28. In so far as practicable, the censorship of correspondence shall be avoided and the privacy of visits shall be maintained, but nothing herein shall be deemed to limit the authority of the Commissioner to direct or the institutional head to order censorship of correspondence or supervision of visiting to the extent considered necessary or desirable for the reformation and rehabilitation of inmates or the security of the institution.
 
Judicial Consideration -
 
Solosky v The Queen - (1979) 50 CCC (2d) 495,105 DLR (3d) 745 (SCC), affirming (1978), 41 CCC (2d) 49, 86 DLR (3d) 316, affirming [1977} 1 FC 663, 33 CCC (2d) 21, 73 DLR (3d) 464 (FCTD)
  - A prisoner was denied a declaration that all correspondence between him and his solicitor be declared privileged, and delivered to the addressee unopened. In order for such communications to be privileged they must have as their object the seeking or giving of legal advice with the intention of confidentiality. They are privileged only to the extent that these criteria are met, which cannot be determined until they are opened and read.
 
    Editorial Note - The decision affirmed the decision of Addy J in the Trial Division who held that it was clear that this regulation gives the institutional head of the penitentiary the authority to order censorship of correspondence to the extent considered necessary or desirable for the security of the institution; and that s43 of the Post Office Act, RSC 1970, c P-14 had no application because mail emanating from inmates is not "in the course of the post" until mailed in a mail box or deposited in a post office. Mail addressed to an inmate is no longer "in the course of the post" once it had been delivered to the institution where the inmate resides.
      The decision of the Court of Appeal was appealed to the Supreme Court of Canada and was heard June 13, 1979 and judgment was rendered December 21, 1979, dismissing the appeal.

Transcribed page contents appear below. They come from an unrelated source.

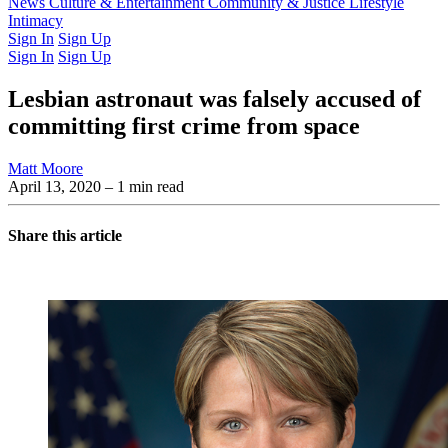
Latest Issue
News
Culture & Entertainment
Past Issues
From the Archive
Community & Justice
Lifestyle
Intimacy
Sign In
Sign Up
Sign In
Sign Up
Lesbian astronaut was falsely accused of
committing first crime from space
Matt Moore
April 13, 2020
– 1 min read
Share this article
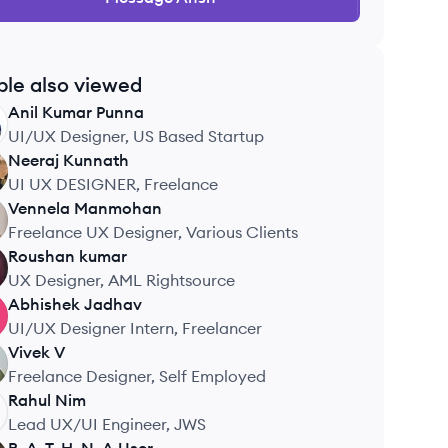
ple also viewed
Anil Kumar
Punna
UI/UX Designer, US Based Startup
Neeraj
Kunnath
UI UX DESIGNER, Freelance
Vennela
Manmohan
Freelance UX Designer, Various Clients
Roushan
kumar
UX Designer, AML Rightsource
Abhishek
Jadhav
UI/UX Designer Intern, Freelancer
Vivek
V
Freelance Designer, Self Employed
Rahul
Nim
Lead UX/UI Engineer, JWS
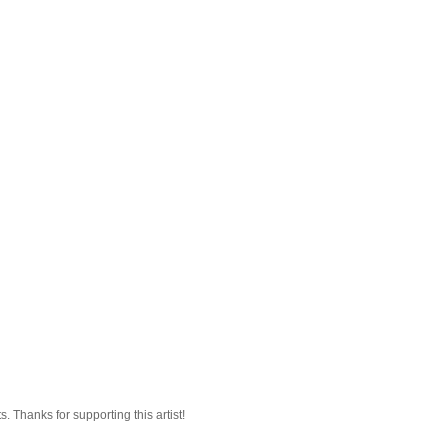
 Thanks for supporting this artist!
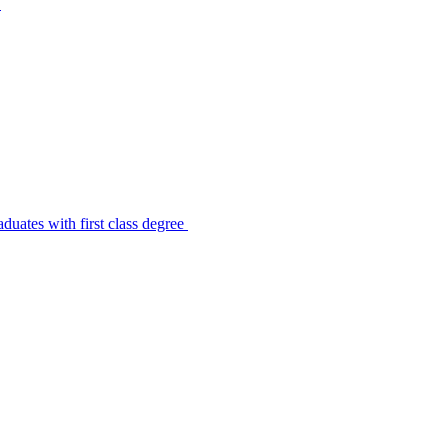
s
uates with first class degree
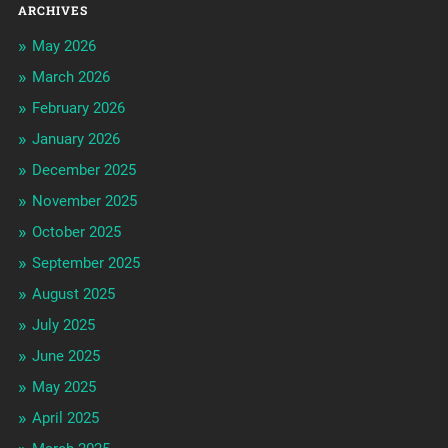
ARCHIVES
May 2026
March 2026
February 2026
January 2026
December 2025
November 2025
October 2025
September 2025
August 2025
July 2025
June 2025
May 2025
April 2025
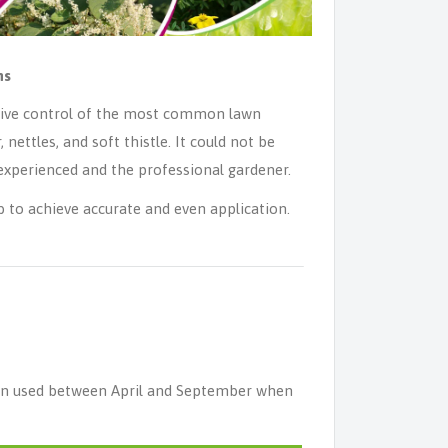
ns
ctive control of the most common lawn
 nettles, and soft thistle. It could not be
s experienced and the professional gardener.
 to achieve accurate and even application.
hen used between April and September when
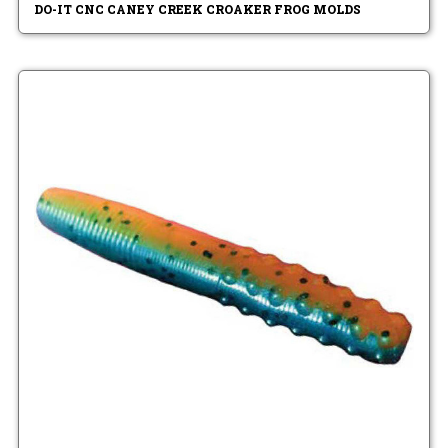
DO-IT CNC CANEY CREEK CROAKER FROG MOLDS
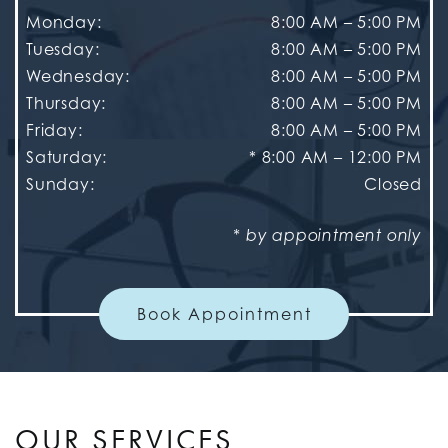
Monday
:
8:00 AM
–
5:00 PM
Tuesday
:
8:00 AM
–
5:00 PM
Wednesday
:
8:00 AM
–
5:00 PM
Thursday
:
8:00 AM
–
5:00 PM
Friday
:
8:00 AM
–
5:00 PM
Saturday
:
* 8:00 AM – 12:00 PM
Sunday
:
Closed
* by appointment only
Book Appointment
OUR SERVICES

However, Dickson, J for the Court enunciated certain important guidelines regarding the handling of solicitor/client mail as follows:
 
    "In my view, the 'minimum extent necessary to establish whether it is properly the subject of solicitor-client privilege' should be interpreted in such manner that (i) the contents of an envelope may be inspected for contraband; (ii) in limited circumstances, the communication may be read to ensure that it, in fact, contains a confidential communication between solicitor and client written for the purpose of seeking or giving legal advice; (iii) the letter should only be read if there are reasonable and probable grounds for believing the contrary, and then only to the extent necessary to determine the bona fides of the communication; (iv) the authorized penitentiary official who examines the envelope, upon ascertaining that the envelope contains nothing in breach of security, is under a duty of law to maintain the confidentiality of the communication. Paragraph 7 (c) Directive 219 underlines this point."
 
      It should also be noted than an application by the Criminal Trial Lawyers' Association of Ontario to intervene in the appeal before the Federal Court of Appeal was dismissed on the basis that no legal right or obligation of the Association was affected by Solosky's action which was personal to him -Unreported, August 23, 1977 FCA No. A-828- 76.